12- Tetangga

652 112 9
                                    

♡︎ بِسْمِ اللّٰهِ الرَّحْمٰنِ الرَّحِيْمِ ♡︎

Assalamu'alaikum warahmatullahi wabarakatuh!!

Assalamu'alaikum warahmatullahi wabarakatuh!!

Ups! Gambar ini tidak mengikuti Pedoman Konten kami. Untuk melanjutkan publikasi, hapuslah gambar ini atau unggah gambar lain.








******

Satria keluar dari kamarnya dan berpapasan dengan Lino baru saja dari lantai bawah. Satria berjalan sambil memeriksa buku-buku pelajaran di tasnya, sementara Lino berjalan sambil bertukar pesan dengan seseorang melalui ponselnya.

"Abang, selamat pagi." Sapa Satria dengan senyum penuhnya yang cerah.

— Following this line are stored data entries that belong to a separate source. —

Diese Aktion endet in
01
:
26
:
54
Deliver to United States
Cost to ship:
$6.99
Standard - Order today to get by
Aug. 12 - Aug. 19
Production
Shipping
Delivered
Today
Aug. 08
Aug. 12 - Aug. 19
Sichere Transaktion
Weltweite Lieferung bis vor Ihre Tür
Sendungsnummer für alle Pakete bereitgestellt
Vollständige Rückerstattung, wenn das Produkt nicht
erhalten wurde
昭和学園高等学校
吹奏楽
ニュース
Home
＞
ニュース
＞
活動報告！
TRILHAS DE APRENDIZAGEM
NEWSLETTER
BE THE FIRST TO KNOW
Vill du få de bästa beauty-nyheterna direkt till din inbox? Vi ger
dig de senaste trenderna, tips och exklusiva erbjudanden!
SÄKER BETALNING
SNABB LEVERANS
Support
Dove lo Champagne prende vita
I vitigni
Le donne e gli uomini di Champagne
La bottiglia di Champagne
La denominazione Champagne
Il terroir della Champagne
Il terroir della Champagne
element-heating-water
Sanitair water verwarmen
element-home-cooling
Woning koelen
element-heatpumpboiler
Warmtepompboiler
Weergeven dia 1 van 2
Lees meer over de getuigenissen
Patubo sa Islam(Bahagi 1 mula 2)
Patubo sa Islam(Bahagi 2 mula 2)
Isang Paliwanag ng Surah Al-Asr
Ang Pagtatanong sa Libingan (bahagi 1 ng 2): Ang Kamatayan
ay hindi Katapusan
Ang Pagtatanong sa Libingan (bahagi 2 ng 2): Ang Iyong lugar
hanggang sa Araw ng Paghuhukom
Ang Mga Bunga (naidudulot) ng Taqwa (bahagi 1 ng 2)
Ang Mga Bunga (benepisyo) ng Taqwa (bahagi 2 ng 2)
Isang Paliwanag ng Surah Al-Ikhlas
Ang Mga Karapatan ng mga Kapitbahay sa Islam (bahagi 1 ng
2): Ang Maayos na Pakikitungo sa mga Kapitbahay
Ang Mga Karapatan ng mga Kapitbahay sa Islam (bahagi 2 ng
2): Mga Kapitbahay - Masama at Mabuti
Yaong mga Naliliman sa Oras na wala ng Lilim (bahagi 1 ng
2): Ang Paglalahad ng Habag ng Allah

Namun, alih-alih menjawab Lino hanya melengos pergi dan tidak menghiraukan Satria. Hal itu membuat bahu Satria merosot turun.

"Abang masih aja ketus, aku salah apa?" Gumam Satria, merasa sangat sedih diabaikan.

Sejak kepulangannya dari pesantren beberapa minggu lalu, Lino tidak pernah memperlakukan Satria dengan hangat. Kakaknya itu selalu saja berprilaku dingin, Satria tidak tahu kenapa.

Dengan wajah yang masih terlihat sedih, Satria menuruni tangga menuju lantai pertama dan berjalan ke arah dapur menemui ibu dan adiknya.

"Mama, Ayen, selamat pagi." Sapa Satria pada ibunya—Arum—yang sedang memasak dan adiknya—Varen—yang tengah sarapan.

"Selamat pagi, anak Mama. Duduk, minum susu dulu, roti panggang punya kamu sebentar lagi mateng." Ujar Arum.

"Iya, Mama." Satria tersenyum penuh.

Satria duduk di kursi makan tepat di samping adik kandungnya, Varen.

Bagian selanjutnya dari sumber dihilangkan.